With 7:28 left in the first half, Fairfield head coach Ed Cooley raised his palms to the ceiling and looked up, shaking his head. Warren Edney had just slipped and fell on an uncontested fast break and lost the ball out of bounds. The Stags only had 14 points. That was twice as many as Marist had, though.

And so it went for Cooley’s squad in its quarterfinal matchup, as Fairfield defeated the Red Foxes 55-31.

“As bad as we were offensively, we were that much more dominant on defense,” Cooley said. Marist’s 31 points were the lowest in MAAC Tournament history. The Red Foxes, who beat Niagara yesterday, converted just 12-of-41 shots (29 percent) and turned it over a whopping 26 times. Fairfield shot under 40 percent and committed 17 turnovers.

But the Stags have First-Team All-MAAC point guard Derek Needham, who led all scorers with 22 points. In fact, Needham outscored Marist in the first half, 15-14 (Fairfield led 27-14). Not until the 15:34 mark in the second half did Marist overtake him.

To the Marist defenders, Derek Needham was a blur.

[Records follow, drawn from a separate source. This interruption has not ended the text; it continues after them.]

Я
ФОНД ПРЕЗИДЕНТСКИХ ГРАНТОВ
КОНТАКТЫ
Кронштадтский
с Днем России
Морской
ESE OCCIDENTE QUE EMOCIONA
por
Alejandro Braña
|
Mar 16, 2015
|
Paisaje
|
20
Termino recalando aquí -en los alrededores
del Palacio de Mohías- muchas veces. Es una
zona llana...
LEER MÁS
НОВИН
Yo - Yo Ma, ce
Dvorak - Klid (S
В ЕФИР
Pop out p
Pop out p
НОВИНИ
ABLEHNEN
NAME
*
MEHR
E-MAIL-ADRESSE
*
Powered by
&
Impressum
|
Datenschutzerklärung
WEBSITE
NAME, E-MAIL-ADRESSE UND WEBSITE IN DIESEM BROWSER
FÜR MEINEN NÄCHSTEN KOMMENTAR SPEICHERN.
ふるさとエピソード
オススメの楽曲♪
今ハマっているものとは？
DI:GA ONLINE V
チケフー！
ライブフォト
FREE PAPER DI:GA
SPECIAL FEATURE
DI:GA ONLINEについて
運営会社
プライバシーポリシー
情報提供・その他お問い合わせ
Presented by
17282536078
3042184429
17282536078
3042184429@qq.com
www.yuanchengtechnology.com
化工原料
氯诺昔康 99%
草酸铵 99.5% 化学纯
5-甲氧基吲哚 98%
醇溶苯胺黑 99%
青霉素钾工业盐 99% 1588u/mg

It was an ugly win, but as the cliché goes: a win is a win, especially in an elimination tournament. Cooley was thrilled to advance, where No. 4 seed St. Peter’s awaits. “Can you guys feel my energy?” he asked members of the media after the game. “I can’t wait to play tomorrow.”

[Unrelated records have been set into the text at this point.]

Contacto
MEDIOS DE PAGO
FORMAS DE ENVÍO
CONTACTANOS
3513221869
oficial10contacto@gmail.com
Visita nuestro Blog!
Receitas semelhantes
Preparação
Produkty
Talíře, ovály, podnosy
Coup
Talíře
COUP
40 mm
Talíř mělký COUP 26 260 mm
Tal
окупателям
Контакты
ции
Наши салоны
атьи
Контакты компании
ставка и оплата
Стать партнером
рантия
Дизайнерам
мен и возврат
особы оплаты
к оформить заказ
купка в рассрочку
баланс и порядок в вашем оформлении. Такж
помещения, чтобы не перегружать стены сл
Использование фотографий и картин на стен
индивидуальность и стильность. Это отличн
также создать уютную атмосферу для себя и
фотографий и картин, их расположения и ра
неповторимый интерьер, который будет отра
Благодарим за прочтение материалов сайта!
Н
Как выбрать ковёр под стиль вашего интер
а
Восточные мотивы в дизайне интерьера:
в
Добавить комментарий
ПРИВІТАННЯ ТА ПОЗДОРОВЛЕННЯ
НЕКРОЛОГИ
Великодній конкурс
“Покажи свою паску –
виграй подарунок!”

No. 2 Iona 94, No. 7 Siena 64

It is official: For the first time since 2007, the Siena Saints won’t be the MAAC Tournament champions. The No. 2 seed Iona Gaels crushed Siena 94-64 to advance to the semifinals. The Saints had won the previous three tournaments, all played on their home court in Albany. The last time they didn’t win was the last time the tourney was held here at the Arena at Harbor Yard.

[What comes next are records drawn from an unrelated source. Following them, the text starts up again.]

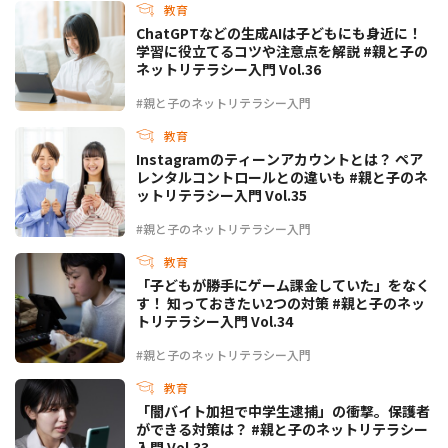
教育
ChatGPTなどの生成AIは子どもにも身近に！
学習に役立てるコツや注意点を解説 #親と子の
ネットリテラシー入門 Vol.36
#親と子のネットリテラシー入門
教育
Instagramのティーンアカウントとは？ ペア
レンタルコントロールとの違いも #親と子のネ
ットリテラシー入門 Vol.35
#親と子のネットリテラシー入門
教育
「子どもが勝手にゲーム課金していた」をなく
す！ 知っておきたい2つの対策 #親と子のネッ
トリテラシー入門 Vol.34
#親と子のネットリテラシー入門
教育
「闇バイト加担で中学生逮捕」の衝撃。保護者
ができる対策は？ #親と子のネットリテラシー
入門 Vol.33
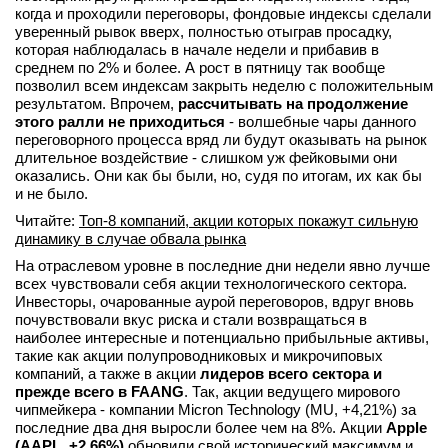
когда и проходили переговоры, фондовые индексы сделали
вконтакте
уверенный рывок вверх, полностью отыграв просадку,
телеграм
которая наблюдалась в начале недели и прибавив в
среднем по 2% и более. А рост в пятницу так вообще
позволил всем индексам закрыть неделю с положительным
Стать автором
результатом. Впрочем,
рассчитывать на продолжение
Вход
этого ралли не приходиться
- волшебные чары данного
переговорного процесса вряд ли будут оказывать на рынок
длительное воздействие - слишком уж фейковыми они
оказались. Они как бы были, но, судя по итогам, их как бы
и не было.
Читайте:
Топ-8 компаний, акции которых покажут сильную
динамику в случае обвала рынка
На отраслевом уровне в последние дни недели явно лучше
всех чувствовали себя акции технологического сектора.
Инвесторы, очарованные аурой переговоров, вдруг вновь
почувствовали вкус риска и стали возвращаться в
наиболее интересные и потенциально прибыльные активы,
такие как акции полупроводниковых и микрочиповых
компаний, а также в акции
лидеров всего сектора и
прежде всего в FAANG
. Так, акции ведущего мирового
чипмейкера - компании Micron Technology (MU, +4,21%) за
последние два дня выросли более чем на 8%. Акции
Apple
(AAPL, +2,66%)
обновили свой исторический максимум и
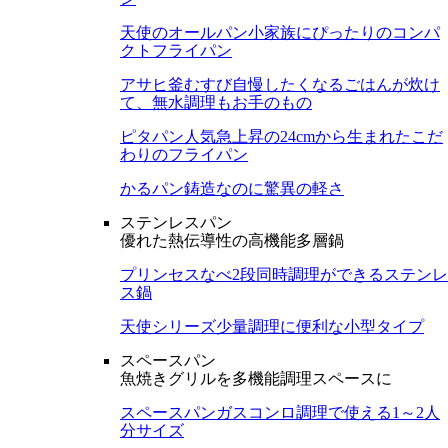
天使のオールパン
小家族にぴったりのコンパ
クトフライパン
アサヒ釜むすび
自慢したくなるごはんが炊け
て、無水調理もお手のもの
ピタパン
人気急上昇の24cmから生まれたこだ
わりのフライパン
かるパン
鋳造なのに驚異の軽さ
ステンレスパン
優れた熱伝導性の高機能多層鍋
プリンセスなべ
2段同時調理ができるステンレ
ス鍋
天使シリーズ
少量調理に便利な小型タイプ
スペースパン
魚焼きグリルを多機能調理スペースに
スペースパン
ガスコンロ調理で使える1～2人
分サイズ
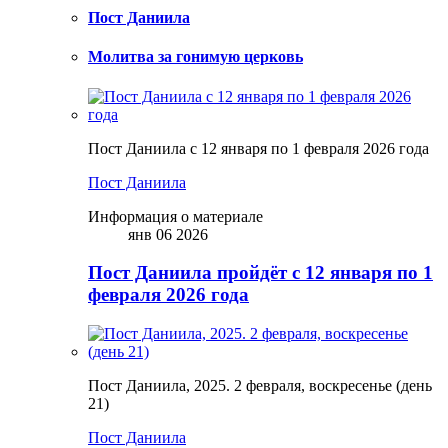
Пост Даниила
Молитва за гонимую церковь
Пост Даниила с 12 января по 1 февраля 2026 года
Пост Даниила
Информация о материале
янв 06 2026
Пост Даниила пройдёт с 12 января по 1
февраля 2026 года
Пост Даниила, 2025. 2 февраля, воскресенье (день
21)
Пост Даниила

As for Iona, it was its first postseason victory since 2006, when it won the whole thing. That meant no player on the Iona roster had won a single tournament game. That changed tonight thanks to Mike Glover’s 31 points and the team’s 9-of-17 shooting from beyond the arc.

“I thought we were a little slow to loose balls. It may have been last night’s game,” Siena head coach Mitch Buonaguro said, referencing Siena’s first round overtime victory over Manhattan that ended just a few minutes before midnight. “We just didn’t have our legs like we should. To play a team like this you’ve got to be on full tilt the way they play.”

The way Iona plays is fast. They push the ball up the court, even after the opponent scores, and like a game with a high number of possessions. Did Siena get caught up trying to play at that tempo? “Yeah, probably,” Buonaguro said. “We took some shots that probably were quick. We probably should have had a little more patience.”

The loss means the end of the college careers for Ryan Rossiter, who was named the conference’s player of the year earlier this week, and Clarence Jackson. Both reached the NCAA Tournament three times. “We were very fortunate. A lot of guys don’t even get to play in one [NCAA Tournament],” Jackson said.